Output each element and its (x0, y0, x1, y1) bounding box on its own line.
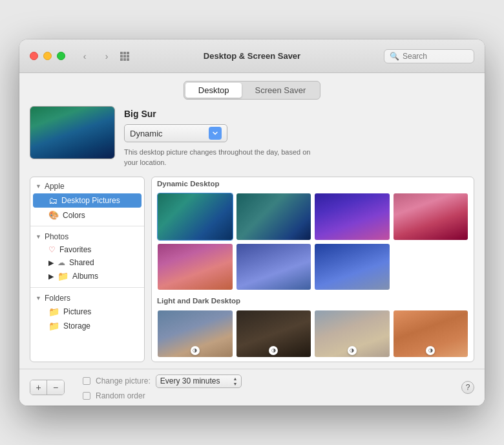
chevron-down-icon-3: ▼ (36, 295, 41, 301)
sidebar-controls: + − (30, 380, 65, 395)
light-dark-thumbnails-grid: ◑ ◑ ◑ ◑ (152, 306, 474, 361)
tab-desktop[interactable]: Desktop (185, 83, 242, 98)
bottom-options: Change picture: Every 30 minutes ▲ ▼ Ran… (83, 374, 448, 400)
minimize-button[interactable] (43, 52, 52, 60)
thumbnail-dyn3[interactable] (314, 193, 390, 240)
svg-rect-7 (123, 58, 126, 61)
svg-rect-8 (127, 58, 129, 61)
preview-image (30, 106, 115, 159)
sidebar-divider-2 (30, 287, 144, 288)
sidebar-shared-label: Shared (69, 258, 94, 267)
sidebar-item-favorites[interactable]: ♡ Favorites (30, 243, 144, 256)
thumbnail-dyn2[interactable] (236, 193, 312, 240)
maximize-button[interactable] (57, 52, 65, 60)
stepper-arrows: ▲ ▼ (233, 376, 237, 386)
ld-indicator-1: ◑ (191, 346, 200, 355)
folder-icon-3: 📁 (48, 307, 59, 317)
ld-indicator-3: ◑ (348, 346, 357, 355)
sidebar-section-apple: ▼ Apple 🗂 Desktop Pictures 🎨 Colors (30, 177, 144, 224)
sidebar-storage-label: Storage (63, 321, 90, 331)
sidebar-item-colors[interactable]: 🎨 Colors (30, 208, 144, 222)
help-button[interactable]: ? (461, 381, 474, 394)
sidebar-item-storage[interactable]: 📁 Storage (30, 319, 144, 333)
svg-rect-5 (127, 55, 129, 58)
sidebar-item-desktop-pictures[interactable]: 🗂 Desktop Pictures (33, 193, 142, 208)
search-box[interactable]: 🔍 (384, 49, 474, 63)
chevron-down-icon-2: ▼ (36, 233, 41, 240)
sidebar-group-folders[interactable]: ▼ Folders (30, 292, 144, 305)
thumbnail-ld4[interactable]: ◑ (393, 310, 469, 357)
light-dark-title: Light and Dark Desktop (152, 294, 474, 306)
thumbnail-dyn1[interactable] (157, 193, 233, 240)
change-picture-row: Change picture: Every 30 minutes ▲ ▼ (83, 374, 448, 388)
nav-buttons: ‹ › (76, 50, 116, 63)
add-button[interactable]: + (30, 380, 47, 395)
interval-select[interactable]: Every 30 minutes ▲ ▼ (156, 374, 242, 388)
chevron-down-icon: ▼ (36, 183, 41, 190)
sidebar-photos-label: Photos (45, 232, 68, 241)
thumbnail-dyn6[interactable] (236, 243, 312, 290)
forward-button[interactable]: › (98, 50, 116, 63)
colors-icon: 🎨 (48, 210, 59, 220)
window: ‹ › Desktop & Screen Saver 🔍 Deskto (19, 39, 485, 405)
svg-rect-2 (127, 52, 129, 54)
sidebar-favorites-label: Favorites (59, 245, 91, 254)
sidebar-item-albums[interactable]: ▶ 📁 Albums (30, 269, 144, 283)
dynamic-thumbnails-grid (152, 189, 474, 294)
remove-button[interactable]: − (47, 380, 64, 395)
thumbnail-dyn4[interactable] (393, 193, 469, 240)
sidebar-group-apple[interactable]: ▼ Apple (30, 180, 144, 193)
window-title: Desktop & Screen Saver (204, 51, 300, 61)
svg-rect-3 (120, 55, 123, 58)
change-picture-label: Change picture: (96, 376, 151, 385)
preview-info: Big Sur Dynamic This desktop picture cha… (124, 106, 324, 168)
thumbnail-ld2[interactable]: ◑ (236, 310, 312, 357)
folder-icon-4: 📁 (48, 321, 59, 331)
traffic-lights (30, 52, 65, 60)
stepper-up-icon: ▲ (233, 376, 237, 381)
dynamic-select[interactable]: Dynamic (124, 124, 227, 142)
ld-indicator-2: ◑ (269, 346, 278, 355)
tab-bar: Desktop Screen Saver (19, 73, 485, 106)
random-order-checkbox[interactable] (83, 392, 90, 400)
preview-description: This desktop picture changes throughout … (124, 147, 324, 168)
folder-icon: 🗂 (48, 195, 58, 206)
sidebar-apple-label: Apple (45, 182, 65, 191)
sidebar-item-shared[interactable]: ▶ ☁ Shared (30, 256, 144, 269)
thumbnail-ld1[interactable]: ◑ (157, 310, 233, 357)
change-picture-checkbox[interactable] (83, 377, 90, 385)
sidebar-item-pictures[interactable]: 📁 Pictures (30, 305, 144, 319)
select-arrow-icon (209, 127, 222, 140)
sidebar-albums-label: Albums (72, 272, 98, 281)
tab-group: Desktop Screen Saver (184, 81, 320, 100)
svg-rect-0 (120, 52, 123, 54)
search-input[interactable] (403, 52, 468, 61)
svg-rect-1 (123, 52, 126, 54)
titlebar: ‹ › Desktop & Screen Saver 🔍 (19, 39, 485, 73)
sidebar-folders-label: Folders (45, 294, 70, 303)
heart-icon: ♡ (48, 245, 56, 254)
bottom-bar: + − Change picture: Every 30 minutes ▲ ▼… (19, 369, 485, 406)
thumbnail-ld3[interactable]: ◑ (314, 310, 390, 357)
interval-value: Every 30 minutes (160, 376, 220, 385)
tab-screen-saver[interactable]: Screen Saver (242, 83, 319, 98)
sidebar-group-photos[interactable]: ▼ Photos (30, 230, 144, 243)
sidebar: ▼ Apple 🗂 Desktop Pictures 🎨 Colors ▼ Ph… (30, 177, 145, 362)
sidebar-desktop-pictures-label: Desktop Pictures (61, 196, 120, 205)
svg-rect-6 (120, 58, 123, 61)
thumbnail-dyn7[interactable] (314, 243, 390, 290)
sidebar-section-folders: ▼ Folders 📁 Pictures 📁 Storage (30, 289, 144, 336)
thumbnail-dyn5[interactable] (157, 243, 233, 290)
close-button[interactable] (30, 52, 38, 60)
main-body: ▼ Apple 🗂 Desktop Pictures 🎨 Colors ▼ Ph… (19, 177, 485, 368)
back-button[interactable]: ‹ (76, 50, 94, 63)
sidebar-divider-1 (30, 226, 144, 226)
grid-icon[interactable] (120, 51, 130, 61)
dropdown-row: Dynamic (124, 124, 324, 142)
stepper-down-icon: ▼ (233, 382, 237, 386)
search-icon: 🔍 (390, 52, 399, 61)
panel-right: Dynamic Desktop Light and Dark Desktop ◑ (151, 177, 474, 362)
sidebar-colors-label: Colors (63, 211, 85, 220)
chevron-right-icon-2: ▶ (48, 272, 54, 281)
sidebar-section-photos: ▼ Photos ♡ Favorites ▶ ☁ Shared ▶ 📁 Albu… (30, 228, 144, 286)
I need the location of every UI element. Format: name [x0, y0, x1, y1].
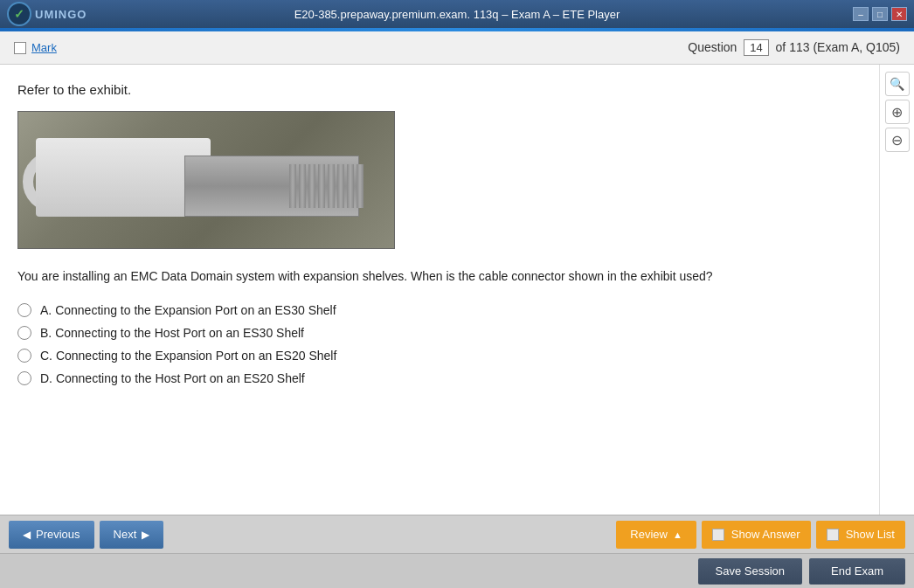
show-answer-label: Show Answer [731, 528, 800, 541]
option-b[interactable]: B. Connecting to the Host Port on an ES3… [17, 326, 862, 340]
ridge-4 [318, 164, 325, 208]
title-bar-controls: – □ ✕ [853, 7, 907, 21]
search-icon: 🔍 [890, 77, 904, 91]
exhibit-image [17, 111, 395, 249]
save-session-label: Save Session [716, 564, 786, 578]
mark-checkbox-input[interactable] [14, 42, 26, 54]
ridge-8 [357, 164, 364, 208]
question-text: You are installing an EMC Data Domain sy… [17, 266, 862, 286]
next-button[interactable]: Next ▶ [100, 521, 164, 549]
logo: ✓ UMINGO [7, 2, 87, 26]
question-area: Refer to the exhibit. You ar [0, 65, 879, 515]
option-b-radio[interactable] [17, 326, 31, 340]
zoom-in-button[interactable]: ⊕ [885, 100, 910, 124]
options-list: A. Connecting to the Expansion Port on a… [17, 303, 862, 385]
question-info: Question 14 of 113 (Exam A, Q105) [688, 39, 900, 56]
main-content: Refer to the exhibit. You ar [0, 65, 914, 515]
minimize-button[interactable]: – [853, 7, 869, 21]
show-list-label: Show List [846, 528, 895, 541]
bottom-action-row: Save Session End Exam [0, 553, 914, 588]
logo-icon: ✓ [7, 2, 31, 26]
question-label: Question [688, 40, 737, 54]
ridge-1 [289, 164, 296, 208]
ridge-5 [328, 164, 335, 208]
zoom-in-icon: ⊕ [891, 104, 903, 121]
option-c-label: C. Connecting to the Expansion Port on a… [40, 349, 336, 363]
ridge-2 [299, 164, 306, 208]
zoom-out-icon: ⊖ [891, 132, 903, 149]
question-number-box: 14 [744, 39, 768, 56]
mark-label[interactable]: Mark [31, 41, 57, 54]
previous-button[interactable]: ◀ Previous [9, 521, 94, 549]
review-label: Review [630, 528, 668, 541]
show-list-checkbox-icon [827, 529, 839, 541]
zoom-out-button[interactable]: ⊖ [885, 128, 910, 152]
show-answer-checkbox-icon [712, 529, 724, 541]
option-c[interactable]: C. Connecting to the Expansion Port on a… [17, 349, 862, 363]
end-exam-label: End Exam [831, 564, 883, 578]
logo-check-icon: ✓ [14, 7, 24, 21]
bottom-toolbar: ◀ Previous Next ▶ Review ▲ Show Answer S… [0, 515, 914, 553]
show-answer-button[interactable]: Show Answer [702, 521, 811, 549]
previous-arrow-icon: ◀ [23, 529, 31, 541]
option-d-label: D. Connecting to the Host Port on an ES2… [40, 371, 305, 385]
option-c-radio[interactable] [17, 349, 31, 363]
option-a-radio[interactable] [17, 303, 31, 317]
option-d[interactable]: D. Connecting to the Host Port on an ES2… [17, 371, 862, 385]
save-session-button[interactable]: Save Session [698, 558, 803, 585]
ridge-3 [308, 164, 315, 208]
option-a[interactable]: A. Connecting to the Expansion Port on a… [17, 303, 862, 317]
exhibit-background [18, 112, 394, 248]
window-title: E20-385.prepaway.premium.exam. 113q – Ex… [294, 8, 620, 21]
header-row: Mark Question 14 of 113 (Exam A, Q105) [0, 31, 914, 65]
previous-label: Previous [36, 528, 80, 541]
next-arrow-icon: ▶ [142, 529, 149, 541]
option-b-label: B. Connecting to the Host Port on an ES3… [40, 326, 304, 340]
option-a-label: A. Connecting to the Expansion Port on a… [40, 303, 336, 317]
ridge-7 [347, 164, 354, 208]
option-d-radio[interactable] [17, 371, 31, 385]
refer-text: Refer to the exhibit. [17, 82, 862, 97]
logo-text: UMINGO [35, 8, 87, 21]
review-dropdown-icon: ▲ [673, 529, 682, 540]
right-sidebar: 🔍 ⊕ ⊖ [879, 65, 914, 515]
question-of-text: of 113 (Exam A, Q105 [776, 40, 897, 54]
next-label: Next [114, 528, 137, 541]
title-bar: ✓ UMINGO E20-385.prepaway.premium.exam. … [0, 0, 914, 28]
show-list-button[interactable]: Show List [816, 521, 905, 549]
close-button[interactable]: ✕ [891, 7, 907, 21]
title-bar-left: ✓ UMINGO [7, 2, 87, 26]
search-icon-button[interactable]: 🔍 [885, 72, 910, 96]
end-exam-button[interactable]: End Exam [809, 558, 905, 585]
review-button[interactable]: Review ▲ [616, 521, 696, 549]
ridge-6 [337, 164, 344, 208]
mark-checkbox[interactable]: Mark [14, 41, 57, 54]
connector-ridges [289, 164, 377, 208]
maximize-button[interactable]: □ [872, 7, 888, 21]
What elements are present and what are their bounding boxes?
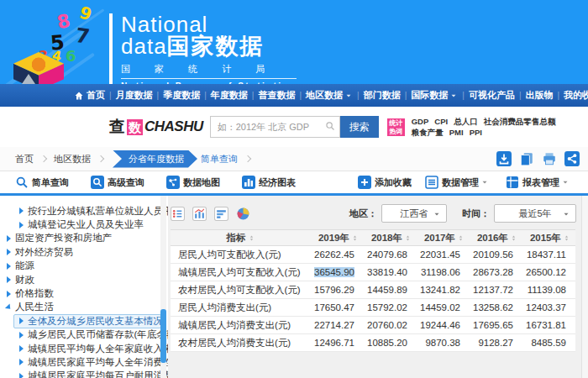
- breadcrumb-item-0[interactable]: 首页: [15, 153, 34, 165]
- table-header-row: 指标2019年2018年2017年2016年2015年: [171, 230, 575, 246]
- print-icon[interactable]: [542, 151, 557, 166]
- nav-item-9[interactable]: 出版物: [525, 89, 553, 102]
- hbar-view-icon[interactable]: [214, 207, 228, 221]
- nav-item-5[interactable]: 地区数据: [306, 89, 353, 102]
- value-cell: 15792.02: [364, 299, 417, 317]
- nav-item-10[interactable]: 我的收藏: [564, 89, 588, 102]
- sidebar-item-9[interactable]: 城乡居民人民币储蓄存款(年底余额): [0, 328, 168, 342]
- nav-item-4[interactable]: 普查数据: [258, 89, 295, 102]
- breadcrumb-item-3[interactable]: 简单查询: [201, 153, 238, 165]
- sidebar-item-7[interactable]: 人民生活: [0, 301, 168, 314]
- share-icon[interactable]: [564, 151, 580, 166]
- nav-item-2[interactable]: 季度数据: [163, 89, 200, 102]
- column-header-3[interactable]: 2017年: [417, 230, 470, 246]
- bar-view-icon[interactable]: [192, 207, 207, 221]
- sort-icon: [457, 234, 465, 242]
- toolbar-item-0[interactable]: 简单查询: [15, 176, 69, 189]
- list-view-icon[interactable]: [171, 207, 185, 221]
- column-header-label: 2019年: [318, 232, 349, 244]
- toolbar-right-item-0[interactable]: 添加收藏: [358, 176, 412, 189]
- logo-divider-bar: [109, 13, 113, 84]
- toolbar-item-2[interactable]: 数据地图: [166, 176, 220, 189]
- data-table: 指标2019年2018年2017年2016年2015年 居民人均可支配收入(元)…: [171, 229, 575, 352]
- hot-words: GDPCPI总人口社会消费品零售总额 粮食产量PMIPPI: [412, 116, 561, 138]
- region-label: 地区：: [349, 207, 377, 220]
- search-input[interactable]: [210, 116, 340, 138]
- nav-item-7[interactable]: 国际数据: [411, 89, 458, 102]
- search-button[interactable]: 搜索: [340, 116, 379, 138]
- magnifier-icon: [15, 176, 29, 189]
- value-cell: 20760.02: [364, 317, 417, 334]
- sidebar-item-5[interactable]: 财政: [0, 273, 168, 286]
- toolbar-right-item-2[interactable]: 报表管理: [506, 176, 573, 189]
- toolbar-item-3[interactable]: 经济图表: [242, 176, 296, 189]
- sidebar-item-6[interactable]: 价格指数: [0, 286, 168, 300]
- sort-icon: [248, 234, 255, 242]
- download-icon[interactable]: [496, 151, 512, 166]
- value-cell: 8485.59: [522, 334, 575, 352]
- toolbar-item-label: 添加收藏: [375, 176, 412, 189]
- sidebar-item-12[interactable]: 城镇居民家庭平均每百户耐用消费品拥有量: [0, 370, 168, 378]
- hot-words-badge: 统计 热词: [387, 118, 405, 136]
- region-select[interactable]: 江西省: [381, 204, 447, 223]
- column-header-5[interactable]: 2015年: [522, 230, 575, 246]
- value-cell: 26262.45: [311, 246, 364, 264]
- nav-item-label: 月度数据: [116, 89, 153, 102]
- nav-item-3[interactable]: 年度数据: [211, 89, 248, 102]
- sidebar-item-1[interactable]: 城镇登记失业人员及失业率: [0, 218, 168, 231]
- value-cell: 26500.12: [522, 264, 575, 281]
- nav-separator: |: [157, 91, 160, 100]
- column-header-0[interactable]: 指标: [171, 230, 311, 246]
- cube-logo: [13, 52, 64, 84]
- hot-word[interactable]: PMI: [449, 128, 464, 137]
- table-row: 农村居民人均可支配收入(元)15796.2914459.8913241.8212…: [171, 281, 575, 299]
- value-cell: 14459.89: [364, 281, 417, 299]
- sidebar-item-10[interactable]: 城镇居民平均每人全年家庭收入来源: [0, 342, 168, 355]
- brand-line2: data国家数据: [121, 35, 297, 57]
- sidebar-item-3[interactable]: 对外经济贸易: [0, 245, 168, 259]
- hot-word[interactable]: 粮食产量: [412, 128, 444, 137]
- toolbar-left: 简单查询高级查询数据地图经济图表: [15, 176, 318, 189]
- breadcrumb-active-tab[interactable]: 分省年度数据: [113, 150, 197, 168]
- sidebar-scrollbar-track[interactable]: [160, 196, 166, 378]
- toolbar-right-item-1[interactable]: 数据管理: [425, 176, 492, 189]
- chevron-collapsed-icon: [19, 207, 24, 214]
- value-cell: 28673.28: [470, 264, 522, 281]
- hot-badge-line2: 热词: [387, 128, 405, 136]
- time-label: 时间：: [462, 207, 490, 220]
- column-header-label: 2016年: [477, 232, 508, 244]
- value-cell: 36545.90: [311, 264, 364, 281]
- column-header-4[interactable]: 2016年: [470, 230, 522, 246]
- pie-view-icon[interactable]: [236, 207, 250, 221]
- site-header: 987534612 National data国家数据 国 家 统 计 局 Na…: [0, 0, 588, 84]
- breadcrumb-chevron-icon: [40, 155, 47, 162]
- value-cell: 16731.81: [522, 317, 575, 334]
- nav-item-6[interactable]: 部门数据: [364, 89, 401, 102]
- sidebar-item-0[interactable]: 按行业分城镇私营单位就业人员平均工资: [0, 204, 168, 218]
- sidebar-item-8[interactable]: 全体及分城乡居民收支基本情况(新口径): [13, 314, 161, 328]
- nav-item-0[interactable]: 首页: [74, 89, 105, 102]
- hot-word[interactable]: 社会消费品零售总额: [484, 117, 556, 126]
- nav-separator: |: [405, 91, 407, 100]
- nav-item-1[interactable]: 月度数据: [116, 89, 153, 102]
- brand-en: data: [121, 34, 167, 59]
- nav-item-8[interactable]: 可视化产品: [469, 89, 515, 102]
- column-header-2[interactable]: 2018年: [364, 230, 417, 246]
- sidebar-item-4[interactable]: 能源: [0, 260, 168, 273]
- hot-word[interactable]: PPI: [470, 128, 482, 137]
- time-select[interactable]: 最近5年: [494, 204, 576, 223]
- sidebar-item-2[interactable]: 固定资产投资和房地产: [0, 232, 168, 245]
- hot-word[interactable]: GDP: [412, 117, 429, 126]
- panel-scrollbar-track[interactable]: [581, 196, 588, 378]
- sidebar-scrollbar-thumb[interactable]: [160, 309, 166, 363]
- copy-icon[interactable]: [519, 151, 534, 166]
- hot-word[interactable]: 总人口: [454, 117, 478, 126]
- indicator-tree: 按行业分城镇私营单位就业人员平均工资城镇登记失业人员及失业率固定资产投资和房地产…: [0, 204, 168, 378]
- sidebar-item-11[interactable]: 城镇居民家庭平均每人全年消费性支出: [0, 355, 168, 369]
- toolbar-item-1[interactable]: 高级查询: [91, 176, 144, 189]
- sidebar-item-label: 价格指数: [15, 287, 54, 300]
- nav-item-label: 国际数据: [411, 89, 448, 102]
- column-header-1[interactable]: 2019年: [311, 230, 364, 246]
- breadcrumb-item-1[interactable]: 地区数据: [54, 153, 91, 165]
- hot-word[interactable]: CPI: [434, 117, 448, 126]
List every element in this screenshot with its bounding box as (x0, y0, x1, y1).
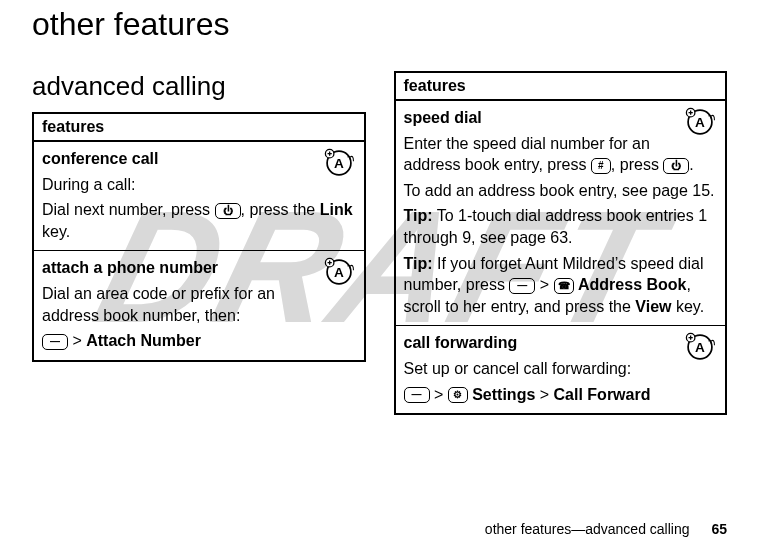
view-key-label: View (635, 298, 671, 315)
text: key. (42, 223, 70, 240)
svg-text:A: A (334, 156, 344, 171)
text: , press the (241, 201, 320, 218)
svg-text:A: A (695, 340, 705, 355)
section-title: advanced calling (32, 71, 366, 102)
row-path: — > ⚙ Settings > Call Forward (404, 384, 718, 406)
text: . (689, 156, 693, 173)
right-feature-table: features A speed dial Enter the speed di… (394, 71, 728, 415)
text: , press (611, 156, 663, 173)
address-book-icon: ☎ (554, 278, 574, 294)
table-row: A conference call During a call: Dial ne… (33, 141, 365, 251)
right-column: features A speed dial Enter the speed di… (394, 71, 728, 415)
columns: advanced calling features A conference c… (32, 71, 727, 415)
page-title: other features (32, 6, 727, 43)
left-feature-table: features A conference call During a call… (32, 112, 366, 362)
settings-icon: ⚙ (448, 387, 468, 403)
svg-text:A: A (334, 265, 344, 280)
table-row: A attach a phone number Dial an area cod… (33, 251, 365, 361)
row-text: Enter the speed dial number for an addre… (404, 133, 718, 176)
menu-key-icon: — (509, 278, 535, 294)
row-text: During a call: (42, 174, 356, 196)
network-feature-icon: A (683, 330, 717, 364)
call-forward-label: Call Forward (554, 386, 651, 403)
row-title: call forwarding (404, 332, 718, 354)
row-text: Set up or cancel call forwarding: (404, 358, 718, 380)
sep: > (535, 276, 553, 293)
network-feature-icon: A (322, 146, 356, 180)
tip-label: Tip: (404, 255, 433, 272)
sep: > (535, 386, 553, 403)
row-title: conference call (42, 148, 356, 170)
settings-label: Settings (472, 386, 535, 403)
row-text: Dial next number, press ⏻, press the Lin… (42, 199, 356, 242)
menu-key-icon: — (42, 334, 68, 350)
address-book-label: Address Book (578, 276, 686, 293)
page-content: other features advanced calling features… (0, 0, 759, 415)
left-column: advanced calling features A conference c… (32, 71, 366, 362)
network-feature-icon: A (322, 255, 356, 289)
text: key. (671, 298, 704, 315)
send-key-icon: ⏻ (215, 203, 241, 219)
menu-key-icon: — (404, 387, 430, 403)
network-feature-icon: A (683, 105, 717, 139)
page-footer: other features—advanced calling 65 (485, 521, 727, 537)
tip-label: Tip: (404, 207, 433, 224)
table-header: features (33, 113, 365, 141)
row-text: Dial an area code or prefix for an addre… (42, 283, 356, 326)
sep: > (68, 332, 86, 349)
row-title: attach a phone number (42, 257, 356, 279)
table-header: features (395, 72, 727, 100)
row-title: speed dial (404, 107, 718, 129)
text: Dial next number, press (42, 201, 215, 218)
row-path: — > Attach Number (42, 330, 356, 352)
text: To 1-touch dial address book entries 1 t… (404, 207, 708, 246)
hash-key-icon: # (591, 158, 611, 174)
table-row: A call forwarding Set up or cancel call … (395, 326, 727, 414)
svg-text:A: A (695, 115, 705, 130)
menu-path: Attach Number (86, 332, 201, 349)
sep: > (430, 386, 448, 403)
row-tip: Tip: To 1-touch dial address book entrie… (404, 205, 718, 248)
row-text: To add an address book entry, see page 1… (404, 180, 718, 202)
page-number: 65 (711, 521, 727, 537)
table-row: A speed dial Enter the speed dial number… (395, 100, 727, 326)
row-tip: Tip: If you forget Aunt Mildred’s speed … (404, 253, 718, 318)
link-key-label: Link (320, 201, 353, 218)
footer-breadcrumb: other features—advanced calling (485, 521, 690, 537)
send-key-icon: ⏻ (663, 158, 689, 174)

----

What is wanted is one number: how many lines in the listing hold the string "添加收藏".

# [Exercise answer]
2